Running Tesseract Jobs#
Tesseract is a spatiotemporal computation engine that is designed to run arbitrary processing on any data that is in the Geodesic Platform. Tesseract jobs are defined either by a JSON document or using the Geodesic Python API. In this tutorial we will go over how to make a basic Tesseract job and run it on the Geodesic Platform.
Note
This tutorial assumes that you have already installed the Geodesic Platform and have a running instance of the platform. If you have not done so, please see the Getting Started guide.
Creating a Tesseract Job#
To create a tesseract job we use the Geodesic Python API to create and empty geodesic.tesseract.job.Job
.
The top level properties in the job define some of the basic information needed in the job such as the name
and the output spatial reference. The job also must live in a project. When the job is run it will
create a node in the knowledge graph in the particular project you specify. Lets create a
tesseract-tutorial
project and then a job with the name tutorial-job
.
import geodesic
import geodesic.tesseract as T
from datetime import datetime
import numpy as np
project = geodesic.create_project(
name='tesseract-tutorial',
alias='tesseract tutorial',
description='A project for the Tesseract jobs tutorial',
keywords=['tesseract', 'tutorial'],
)
job = T.Job(
name='tutorial-job',
alias='Tutorial Job',
description='A tutorial job to demonstrate the use of Tesseract',
project=project,
bbox=(-94.691162,44.414164,-94.218750,44.676466), # Southern Minnesota
bbox_epsg=4326,
output_epsg=3857,
)
Here we are using a bounding box that covers a portion of southern Minnesota. We are also setting the
output spatial reference to 3857
which is the Web Mercator projection. This means that all outputs
of the job will be transformed in to this projection. This is the default setting and doesn’t need to be
specified unless you want a different output projection. We also need to tell Tesseract which project
the job should be run in. This will ensure that the output is stored in the correct project.

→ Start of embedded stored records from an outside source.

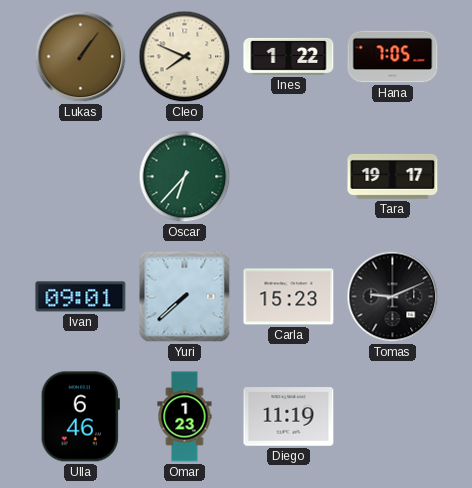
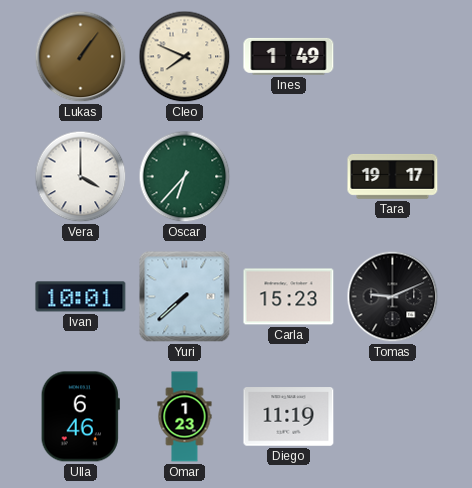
Ines: 1:22 -> 1:49
Hana: 7:05 -> none
Vera: none -> 4:00
Ivan: 09:01 -> 10:01
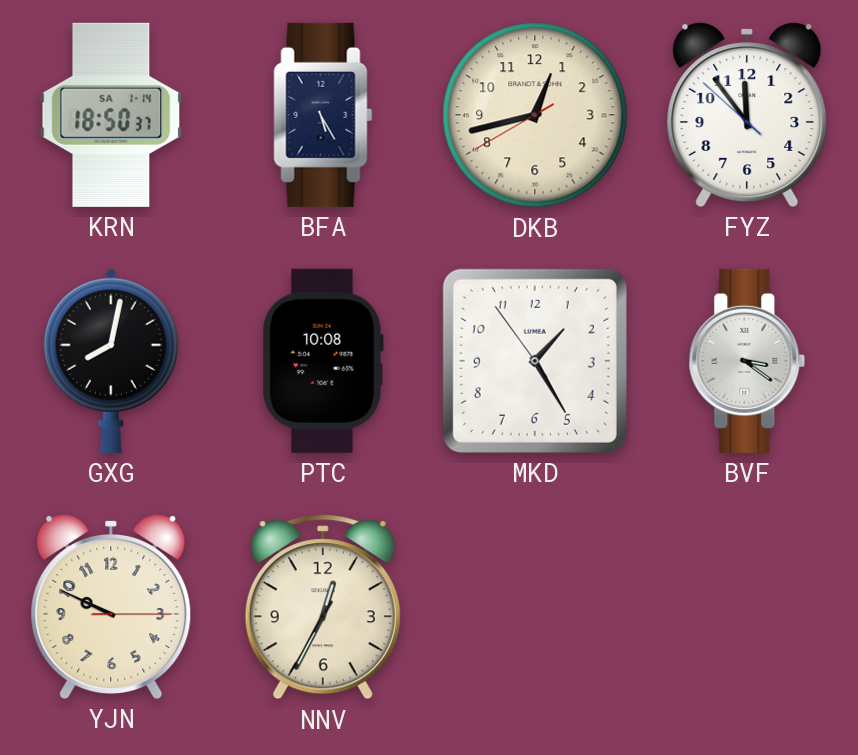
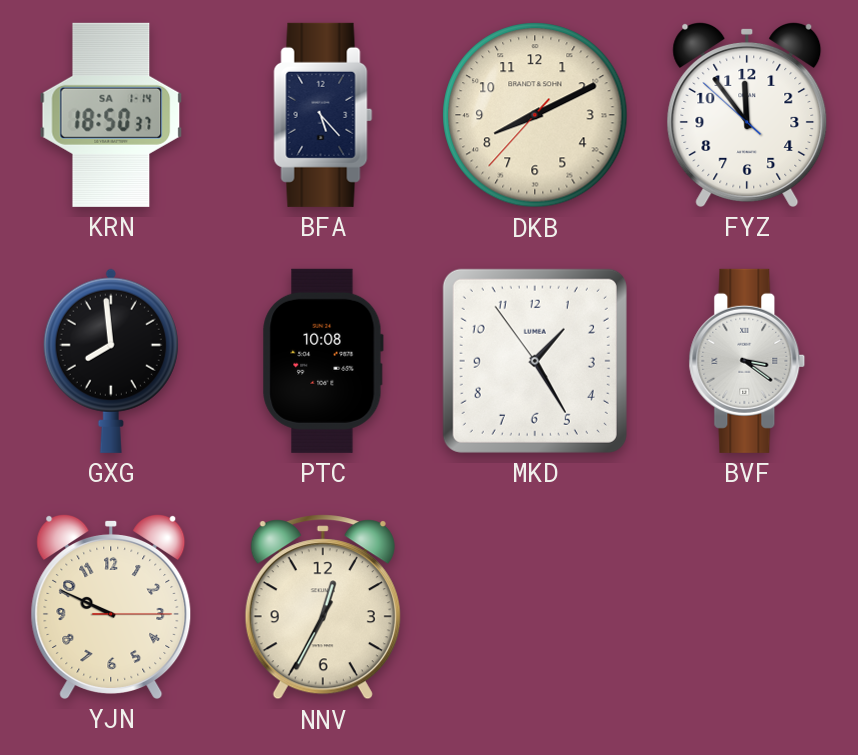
BFA: 5:25 -> 5:23
DKB: 12:42 -> 8:10
GXG: 8:02 -> 7:59
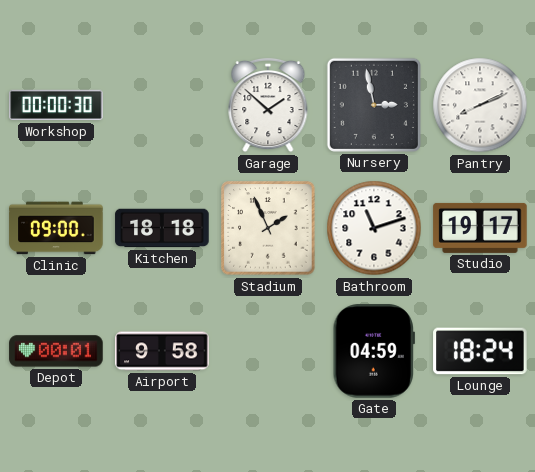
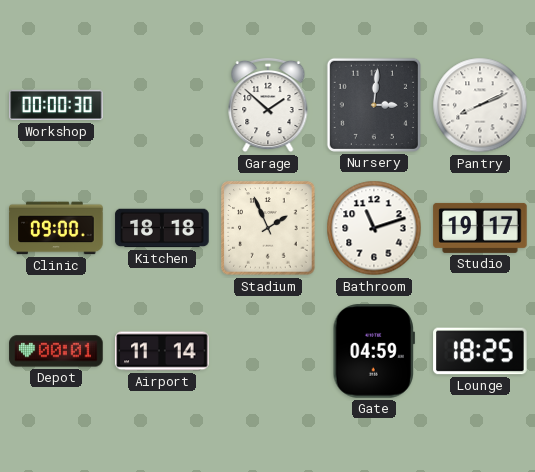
Nursery: 2:58 -> 3:01
Airport: 9:58 -> 11:14
Lounge: 18:24 -> 18:25
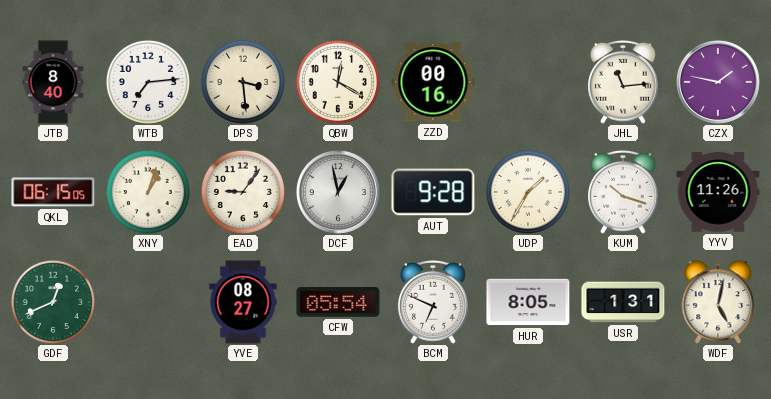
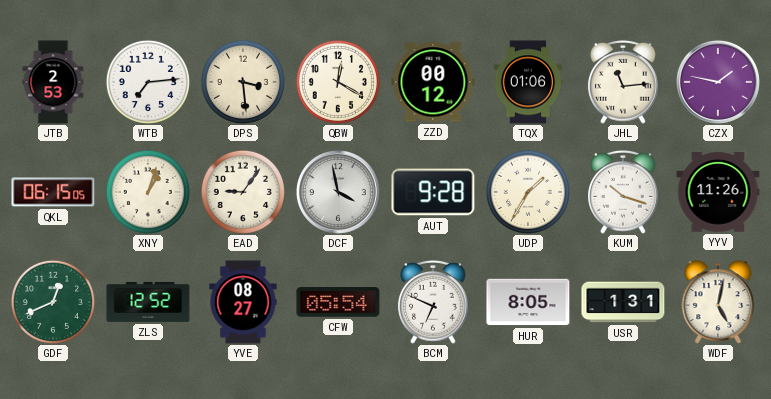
JTB: 8:40 -> 2:53
ZZD: 00:16 -> 00:12
TQX: none -> 01:06
DCF: 12:58 -> 3:58
ZLS: none -> 12:52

We need an input dataset to use in the job. This is the data that we want to prepare, then feed to
a model to do some sort of processing. In this case we will use the Landsat-8 dataset. We can use
the Dataset
class to create a dataset in the knowledge graph that will then be available to use
in any of our jobs. We will add this dataset from Google Earth Engine. You will need a Google Earth
Engine credential added to Geodesic to use this data source. For more details on how to
add datasets to the knowledge graph, see Boson Overview and Boson Examples.
landsat = geodesic.Dataset.from_google_earth_engine(
name='landsat-8',
asset='LANDSAT/LC08/C02/T1_L2',
credential='gee-service-account',
alias='Landsat 8 Surface Reflectance',
domain='earth-bservation',
category='satellite',
type='electro-optical',
)
landsat.save()
Next we need to add a step to the job. A step is a block of work to be completed by Tesseract. Steps can be chained together to create processing pipelines and DAGs (Directed Acyclic Graphs). The first step of any job should be to create input assets. In this case we will create an input asset from the Landsat-8 dataset that we just created.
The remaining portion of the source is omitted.